Ein besonderer Fokus liegt auf Landhäusern als Orten, an denen
politische,
gesellschaftliche, ökonomische und technische Veränderungen über
einen Zeitraum
von rund 200 Jahren hinweg jenseits urbaner und industrieller
Zentren
ausgehandelt und vollzogen wurden. In den vier Teilprojekten des
Forschungsprojekts
werden in unterschiedlicher Weise die Agrargeschichte deutscher
Tradition, die
englische Country-House-Forschung und Akteur-Netzwerk-Theorien, in
denen die agency
von Menschen und Dingen besondere Beachtung erhält, miteinander
verbunden.[1]
Die Genese der digitalen Ausstellung und ihr Ort innerhalb des
gesamten
Forschungsprojekts wird von den Verantwortlichen
bedauerlicherweise nicht
kommentiert. Im Videobeitrag „Über das Projekt“ von Daniel Menning
wird als
Ausstellungskonzept eine sprachlich und konzeptionell vereinfachte
Fassung des
Konzepts des Forschungsprojekts formuliert. Die digitale
Ausstellung wendet
sich an ein breites geschichtsinteressiertes Publikum, das die
Landhäuser
bisher bloß als Kulissen von Historienfilmen oder
Wochenendausflügen kennt.
Menning formuliert als zentrales Anliegen, dass Entscheidungen
über aktuelle
bzw. künftige Möglichkeiten der Bewahrung, Nutzung und
Finanzierung von
Landhäusern die neuen Erkenntnisse zu den Landhäusern einbeziehen
und diese
Entscheidungen von einer breiteren Bevölkerung nachvollzogen und
geteilt werden
können. Eine solche gegenwarts- und zukunftsorientierte
Perspektive ist für die
Country House-Forschung charakteristisch, die nicht nur
disziplinenübergreifend
(u. a. Geschichte, Kunstgeschichte, Archäologie), sondern auch in
engem
Austausch mit Kuratoren und Denkmalpflegern arbeitet.[2]

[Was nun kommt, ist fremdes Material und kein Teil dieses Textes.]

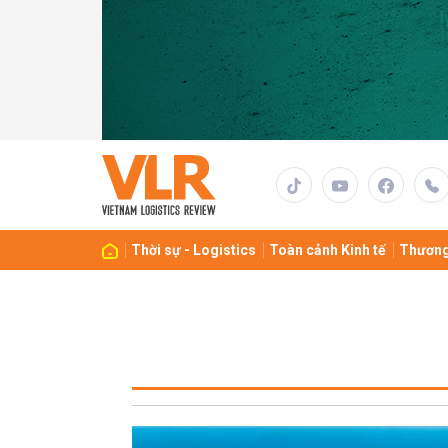
Thời sự - Logistics
Toàn cảnh Kinh tế
Thương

Auf der Startseite erhalten die Nutzer zunächst eine kurze
Erläuterung des
Begriffs „Landhäuser“, die den Verbreitungsgrad, die Bauweise,
regional
variierende Bezeichnungen und heutige Nutzungen einbezieht. Um das
Landhaus zu
entdecken, können die Nutzer/innen auf einem ansprechend
gestalteten,
abstrahierten Grundriss unterschiedliche Räume auswählen.
Alternativ kann der
Zugang über die Themen Herrschen, Wirtschaften, Arbeiten erfolgen,
die als drei
unscheinbare Buttons an der linken Seite anwählbar sind, oder über
ein
Dropdown-Menü auf der rechten Seite, das eine Liste der Räume
bereitstellt. Die
Umsetzung bevorzugt durch Farbwahl und Positionierung auf dem
Bildschirm klar
die Navigation über den abstrahierten Grundriss.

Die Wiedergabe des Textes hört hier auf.